Out in the street, where the hose was fastened to the hydrant, the little pests of Metz clustered eagerly, standing on the hose pipe where the bursts were tied with string, and by dexterous pressure diverting the leaks into gay fountains that flew up and pierced the windows opposite. As the mud rolled off under the blast of the hose and left the car streaky and dripping, the little boys dipping their feet into the gutters and paddled.

Soaked and bareheaded, Fanny drove the clean car slowly back into the garage and set her in her place in the long line.

Stewart, beside her, whispered, "They've come, they've come! They're starting at the other end. Four officers."

Fanny pulled her tin of English "Brasso" from a pocket-flap, and began to rub a lamp. At the far, far end of the long shed four men were standing with their backs to her, round a car. The globed lamp was tricky, and the chamois-leather would slip and let her bark her knuckle on the bracket. But the glow, born in the brass, grew clearer and clearer, till suddenly, stooping to it, she looked into a mirror and saw all the garage behind her and the long rows of cars bent in a yellow curve, and little men and oily women walking incredibly upon the rounded ball of the world. They hung with their feet on curving walls running and walking without difficulty, blinking, moving, talking in a yellow lake of brass.

Julien, Dennis and two others, stopping at car after car, came nearer and nearer.

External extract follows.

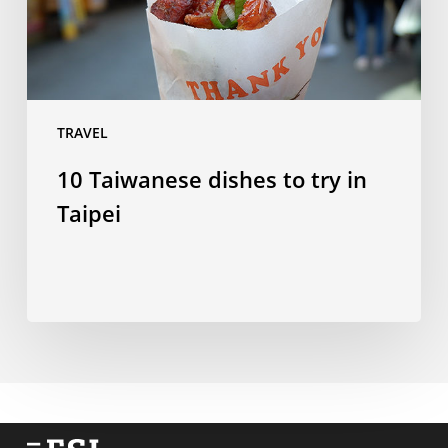
Taipei
TRAVEL
10 Taiwanese dishes to try in
Taipei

And Julien, holding the inspection, nodded gravely to their comments, searching car after car with his eyes as he walked up the garage, until they rested on the head and the hair of the girl he knew; then he paused, three cars from her, and watched the head as it hung motionless, level with the lamp she had just turned into a mirror.

And within the field of her vision he had just appeared. He paused, fantastic, upon the ball of the world, balanced amazingly with his feet on the slope of a golden corridor, and, hypnotised, she watched his face, bent into the horn of a young moon—Julien, and yet unearthly and impossible. There were his two hands, lit in a brassy fire, hanging down his sides, and the cane which he held in his left went out beyond the scope of the corridor. The three others hung around him like bent corn. She watched these yellow shades, as tall as ladders, talk and act in the little theatre of the lamp…. He was coming up to her, he became enormous, his head flew out of the top of the world, his feet ran down into the centre of the earth. He was effacing the garage, he had eaten up the corridor and all the cars. He must be touching her, he must have swallowed her too, his voice in her ear said: "You'd gone for ever…."

"I … I had gone?" She drew her gaze out of the mirror.